*Instructions to follow*. Leaving out all pictures, return the records word for word.

Page images and extracted text:
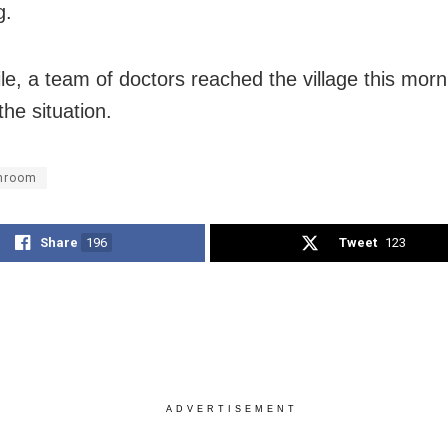
g.
e, a team of doctors reached the village this morn
the situation.
hroom
Share
196
Tweet
123
ADVERTISEMENT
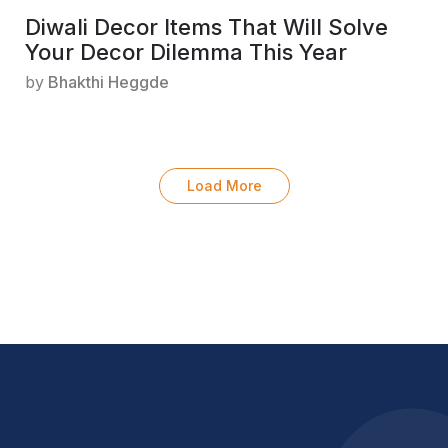
Diwali Decor Items That Will Solve
Your Decor Dilemma This Year
by
Bhakthi Heggde
Load More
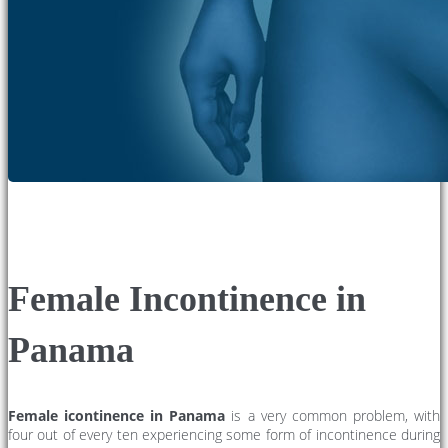
Female Incontinence in
Panama
Female icontinence in Panama
is a very common problem, with
four out of every ten experiencing some form of incontinence during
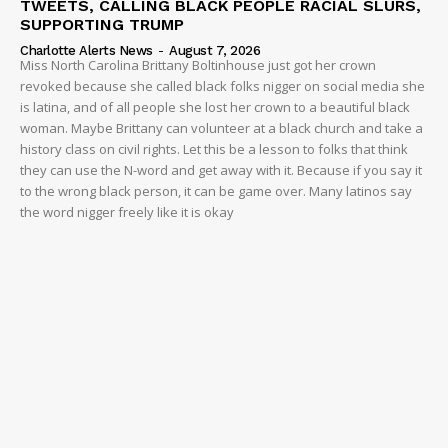
TWEETS, CALLING BLACK PEOPLE RACIAL SLURS,
SUPPORTING TRUMP
Charlotte Alerts News
-
August 7, 2026
Miss North Carolina Brittany Boltinhouse just got her crown
revoked because she called black folks nigger on social media she
is latina, and of all people she lost her crown to a beautiful black
woman. Maybe Brittany can volunteer at a black church and take a
history class on civil rights. Let this be a lesson to folks that think
they can use the N-word and get away with it. Because if you say it
to the wrong black person, it can be game over. Many latinos say
the word nigger freely like it is okay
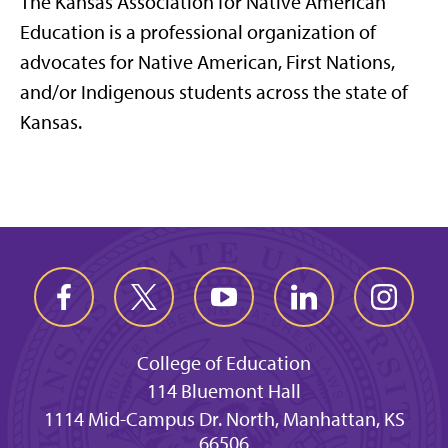
The Kansas Association for Native American
Education is a professional organization of
advocates for Native American, First Nations,
and/or Indigenous students across the state of
Kansas.
College of Education
114 Bluemont Hall
1114 Mid-Campus Dr. North, Manhattan, KS
66506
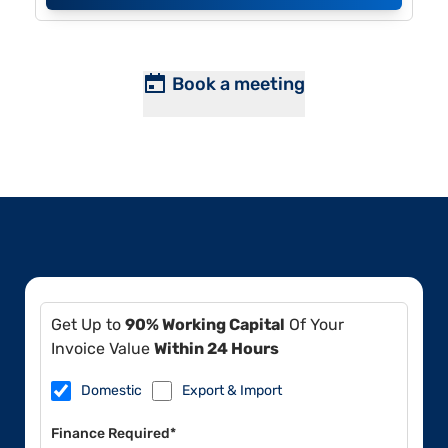
Book a meeting
Get Up to
90% Working Capital
Of Your
Invoice Value
Within 24 Hours
Domestic
Export & Import
Finance Required*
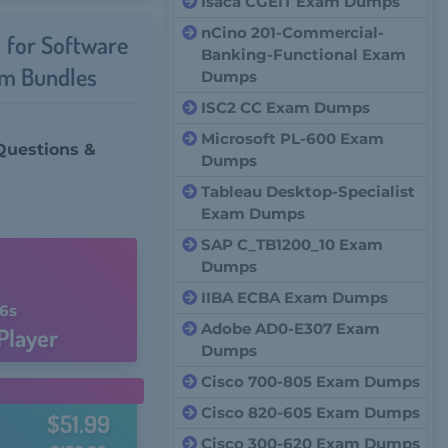
Isaca CGEIT Exam Dumps
nCino 201-Commercial-
l for Software
Banking-Functional Exam
um Bundles
Dumps
ISC2 CC Exam Dumps
Microsoft PL-600 Exam
Questions &
Dumps
Tableau Desktop-Specialist
Exam Dumps
SAP C_TB1200_10 Exam
Dumps
IIBA ECBA Exam Dumps
5s
Adobe AD0-E307 Exam
Player
Dumps
Cisco 700-805 Exam Dumps
Cisco 820-605 Exam Dumps
$51.99
Cisco 300-620 Exam Dumps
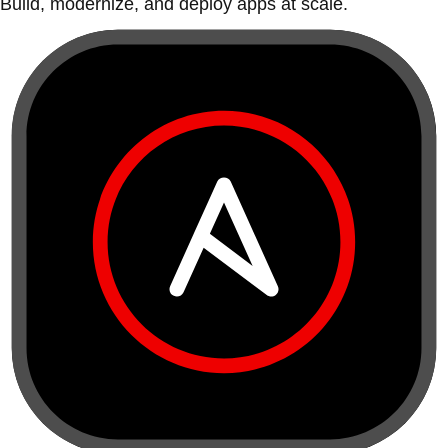
Build, modernize, and deploy apps at scale.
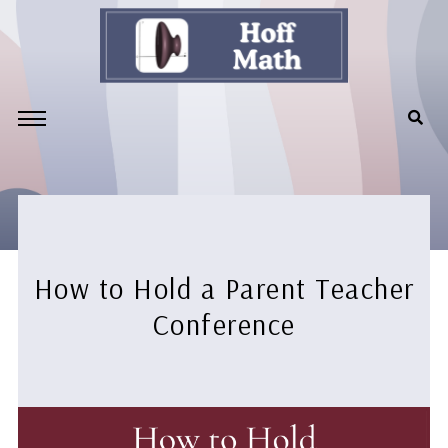
How to Hold a Parent Teacher
Conference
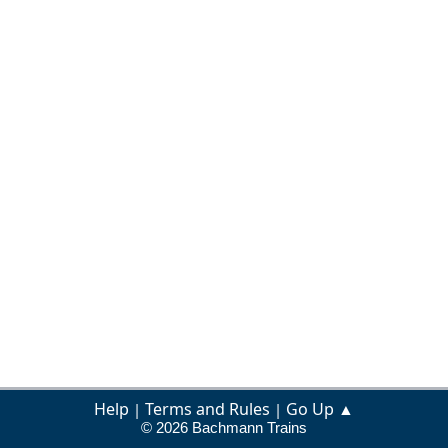
Help
Terms and Rules
Go Up ▲
|
|
© 2026 Bachmann Trains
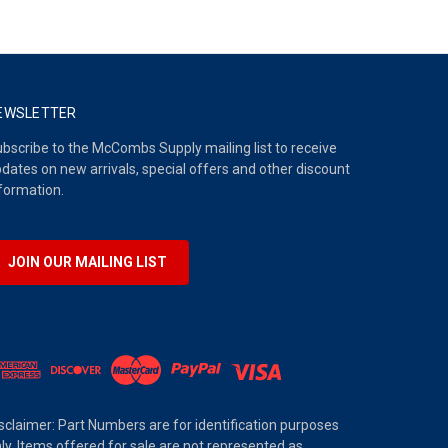
EWSLETTER
bscribe to the McCombs Supply mailing list to receive
dates on new arrivals, special offers and other discount
formation.
JOIN OUR MAILING LIST
sclaimer: Part Numbers are for identification purposes
ly. Items offered for sale are not represented as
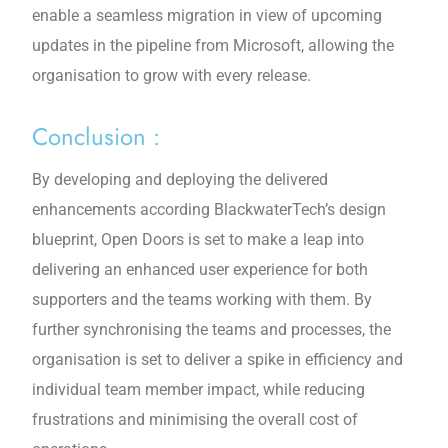
enable a seamless migration in view of upcoming
updates in the pipeline from Microsoft, allowing the
organisation to grow with every release.
Conclusion :
By developing and deploying the delivered
enhancements according BlackwaterTech’s design
blueprint, Open Doors is set to make a leap into
delivering an enhanced user experience for both
supporters and the teams working with them. By
further synchronising the teams and processes, the
organisation is set to deliver a spike in efficiency and
individual team member impact, while reducing
frustrations and minimising the overall cost of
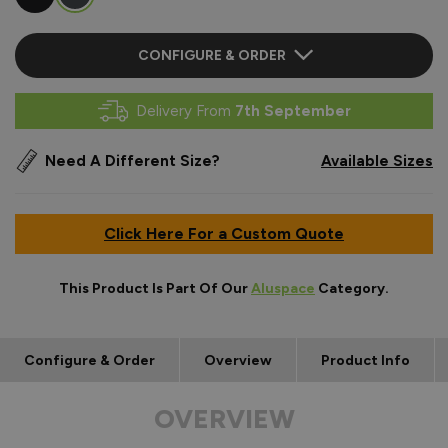
CONFIGURE & ORDER
Delivery From
7th September
Need A Different Size?
Available Sizes
Click Here For a Custom Quote
This Product Is Part Of Our
Aluspace
Category.
Configure & Order
Overview
Product Info
OVERVIEW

*Expected answer*.
g.
e, a team of doctors reached the village this morn
the situation.
hroom
Share
196
Tweet
123
ADVERTISEMENT
Diwali Decor Items That Will Solve
Your Decor Dilemma This Year
by
Bhakthi Heggde
Load More
Female Incontinence in
Panama
Female icontinence in Panama
is a very common problem, with
four out of every ten experiencing some form of incontinence during
TWEETS, CALLING BLACK PEOPLE RACIAL SLURS,
SUPPORTING TRUMP
Charlotte Alerts News
-
August 7, 2026
Miss North Carolina Brittany Boltinhouse just got her crown
revoked because she called black folks nigger on social media she
is latina, and of all people she lost her crown to a beautiful black
woman. Maybe Brittany can volunteer at a black church and take a
history class on civil rights. Let this be a lesson to folks that think
they can use the N-word and get away with it. Because if you say it
to the wrong black person, it can be game over. Many latinos say
the word nigger freely like it is okay
The Kansas Association for Native American
Education is a professional organization of
advocates for Native American, First Nations,
and/or Indigenous students across the state of
Kansas.
College of Education
114 Bluemont Hall
1114 Mid-Campus Dr. North, Manhattan, KS
66506
Book a meeting
Get Up to
90% Working Capital
Of Your
Invoice Value
Within 24 Hours
Domestic
Export & Import
Finance Required*
Isaca CGEIT Exam Dumps
nCino 201-Commercial-
l for Software
Banking-Functional Exam
um Bundles
Dumps
ISC2 CC Exam Dumps
Microsoft PL-600 Exam
Questions &
Dumps
Tableau Desktop-Specialist
Exam Dumps
SAP C_TB1200_10 Exam
Dumps
IIBA ECBA Exam Dumps
5s
Adobe AD0-E307 Exam
Player
Dumps
Cisco 700-805 Exam Dumps
Cisco 820-605 Exam Dumps
$51.99
Cisco 300-620 Exam Dumps
Build, modernize, and deploy apps at scale.
How to Hold a Parent Teacher
Conference
Help
Terms and Rules
Go Up ▲
|
|
© 2026 Bachmann Trains
EWSLETTER
bscribe to the McCombs Supply mailing list to receive
dates on new arrivals, special offers and other discount
formation.
JOIN OUR MAILING LIST
sclaimer: Part Numbers are for identification purposes
ly. Items offered for sale are not represented as
enable a seamless migration in view of upcoming
updates in the pipeline from Microsoft, allowing the
organisation to grow with every release.
Conclusion :
By developing and deploying the delivered
enhancements according BlackwaterTech’s design
blueprint, Open Doors is set to make a leap into
delivering an enhanced user experience for both
supporters and the teams working with them. By
further synchronising the teams and processes, the
organisation is set to deliver a spike in efficiency and
individual team member impact, while reducing
frustrations and minimising the overall cost of
CONFIGURE & ORDER
Delivery From
7th September
Need A Different Size?
Available Sizes
Click Here For a Custom Quote
This Product Is Part Of Our
Aluspace
Category.
Configure & Order
Overview
Product Info
OVERVIEW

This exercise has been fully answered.